**TASK STATEMENT**
Lines with the word "ohne" in them are the ones to copy from the records.

**ENTRIES SUPPLIED**
>>>>>

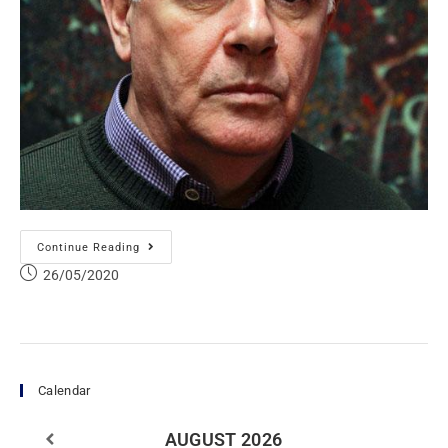
Continue Reading
26/05/2020
Calendar
AUGUST
2026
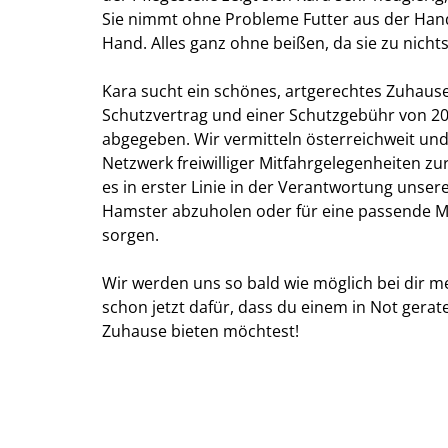
Sie nimmt ohne Probleme Futter aus der Hand 
Hand. Alles ganz ohne beißen, da sie zu nich
Kara sucht ein schönes, artgerechtes Zuhaus
Schutzvertrag und einer Schutzgebühr von 20 
abgegeben. Wir vermitteln österreichweit un
Netzwerk freiwilliger Mitfahrgelegenheiten zu
es in erster Linie in der Verantwortung unse
Hamster abzuholen oder für eine passende Mi
sorgen.
Wir werden uns so bald wie möglich bei dir m
schon jetzt dafür, dass du einem in Not gera
Zuhause bieten möchtest!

<<<<<

**RESPONSE TO THE EXERCISE**
Sie nimmt ohne Probleme Futter aus der Hand 
Hand. Alles ganz ohne beißen, da sie zu nich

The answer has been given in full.